Islamic banks struggle with limited liquidity management options
Islamic banks in many countries continue to face a limited range of Islamic liquidity management instruments (ILMI) compared with conventional banks despite recent initiatives in a number of markets, Fitch Rating says.
ILMI can provide Islamic banks with more funding options and can help them invest their excess liquidity. Gaps in ILMI are more prominent in countries where Islamic banking is still developing and niche.
Sharia-compliant liquidity facilities from central banks can provide Islamic banks an additional source of short-term funding.
In February 2024, Central Bank of Jordan introduced new short-term liquidity facilities to Islamic banks. In Bangladesh, the central bank introduced new Islamic liquidity facilities after Islamic banks faced sizable customer deposit outflows in 2022-2023 amid reports of financing irregularities. Central bank Islamic liquidity facilities are also offered in most of the GCC countries, Malaysia, Turkiye, Indonesia, Pakistan, and Tunisia.
However, these facilities, which could help avert a liquidity crunch, are not present in Oman, Morocco and Kazakhstan.
Islamic interbank markets are much shallower than conventional markets, more so in countries with few Islamic banks.

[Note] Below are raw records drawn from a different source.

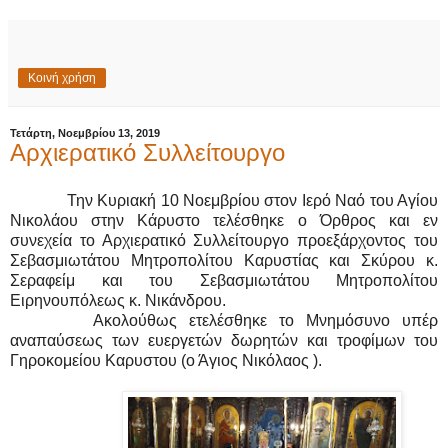
Κοινή χρήση
Τετάρτη, Νοεμβρίου 13, 2019
Αρχιερατικό Συλλείτουργο
Την Κυριακή 10 Νοεμβρίου στον Ιερό Ναό του Αγίου
Νικολάου στην Κάρυστο τελέσθηκε ο Όρθρος και εν
συνεχεία το Αρχιερατικό Συλλείτουργο προεξάρχοντος του
Σεβασμιωτάτου Μητροπολίτου Καρυστίας και Σκύρου κ.
Σεραφείμ και του Σεβασμιωτάτου Μητροπολίτου
Ειρηνουπόλεως κ. Νικάνδρου.
Ακολούθως ετελέσθηκε το Μνημόσυνο υπέρ
αναπαύσεως των ευεργετών δωρητών και τροφίμων του
Γηροκομείου Καρυστου (ο Άγιος Νικόλαος ).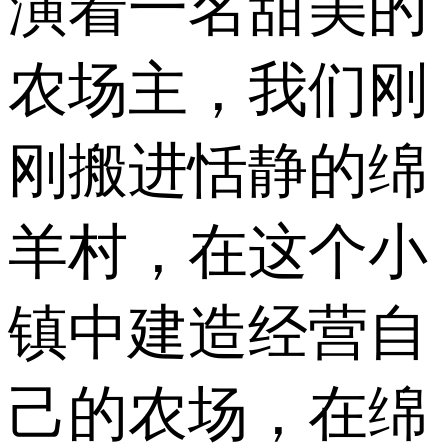
演着一名甜美的
农场主，我们刚
刚搬进恬静的绵
羊村，在这个小
镇中建造经营自
己的农场，在绵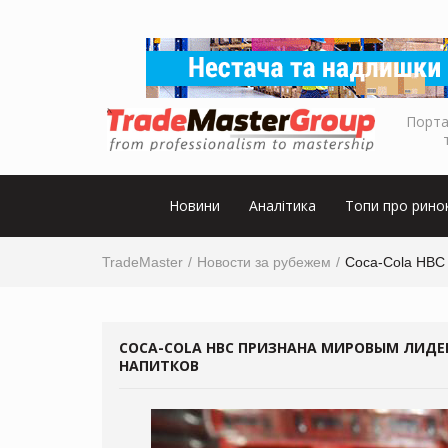
Порта
Новини
Аналітика
Топи про рино
TradeMaster
Новости за рубежем
Coca-Cola HBC
COCA-COLA HBC ПРИЗНАНА МИРОВЫМ ЛИД
НАПИТКОВ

Fitch noticed cases, including in the UAE, where Islamic banks are unable to place funding with conventional banks unless the latter use it for their Sharia-compliant business and the contract is Sharia-compliant. In markets like Oman, regulations prevent Islamic banks and Islamic windows from placing funds with conventional banks. This limits counterparty choice.
Government sukuk can grant
Islamic banks more options to invest their excess liquidity in high-quality liquid assets (HQLA).
These can also serve as collateral for Islamic repos. In 2023 and 2022, the UAE federal government and the Qatar Central Bank started issuing local-currency Treasury sukuk for the first time. Government sukuk are also available in Saudi Arabia, Malaysia, Bahrain, Indonesia, Türkiye, Bangladesh, Pakistan, Oman, and Nigeria.
However, regulatory hurdles are causing unavailability in some markets. In Kuwait, the lack of a public debt law prevents the government from issuing sukuk or bonds. In some markets, government sukuk are issued in lower volumes than bonds.
While government sukuk could qualify as HQLA, its liquidity features are constrained by the buy-and-hold nature of Islamic investors stemming from limited sukuk supply in both the primary and secondary markets.